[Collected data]
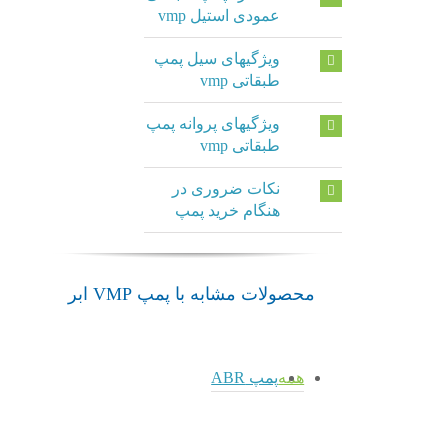
عمودی استیل vmp
ویژگیهای سیل پمپ
طبقاتی vmp
ویژگیهای پروانه پمپ
طبقاتی vmp
نکات ضروری در
هنگام خرید پمپ
محصولات مشابه با پمپ VMP ابر
همه
پمپ ABR
admin
پمپ
admin
admin
خود
پمپ
پمپ
مکش
طبقاتی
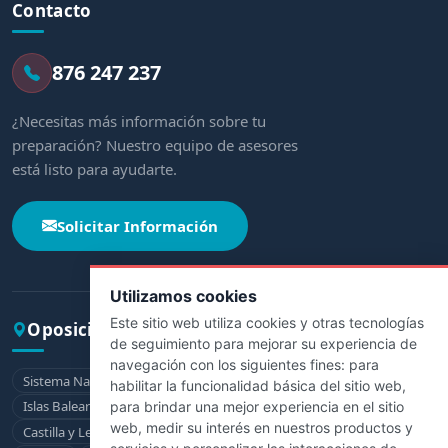
Contacto
876 247 237
¿Necesitas más información sobre tu
preparación? Nuestro equipo de asesores
está listo para ayudarte.
Solicitar Información
Utilizamos cookies
Este sitio web utiliza cookies y otras tecnologías
Oposiciones por comunidad
de seguimiento para mejorar su experiencia de
navegación con los siguientes fines:
para
Sistema Nacional de Salud
Andalucía
Aragón
Asturias
habilitar la funcionalidad básica del sitio web
,
Islas Baleares
Canarias
Cantabria
Castilla-La Mancha
para brindar una mejor experiencia en el sitio
web
,
medir su interés en nuestros productos y
Castilla y León
Cataluña
Extremadura
Galicia
La Rioja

▸ PROBLEM
Each record above should be restated word for word. The pictures should not appear.

▸ ANSWER TO THIS PROBLEM
عمودی استیل vmp
ویژگیهای سیل پمپ
طبقاتی vmp
ویژگیهای پروانه پمپ
طبقاتی vmp
نکات ضروری در
هنگام خرید پمپ
محصولات مشابه با پمپ VMP ابر
همه
پمپ ABR
admin
پمپ
admin
admin
خود
پمپ
پمپ
مکش
طبقاتی
Contacto
876 247 237
¿Necesitas más información sobre tu
preparación? Nuestro equipo de asesores
está listo para ayudarte.
Solicitar Información
Utilizamos cookies
Este sitio web utiliza cookies y otras tecnologías
Oposiciones por comunidad
de seguimiento para mejorar su experiencia de
navegación con los siguientes fines:
para
Sistema Nacional de Salud
Andalucía
Aragón
Asturias
habilitar la funcionalidad básica del sitio web
,
Islas Baleares
Canarias
Cantabria
Castilla-La Mancha
para brindar una mejor experiencia en el sitio
web
,
medir su interés en nuestros productos y
Castilla y León
Cataluña
Extremadura
Galicia
La Rioja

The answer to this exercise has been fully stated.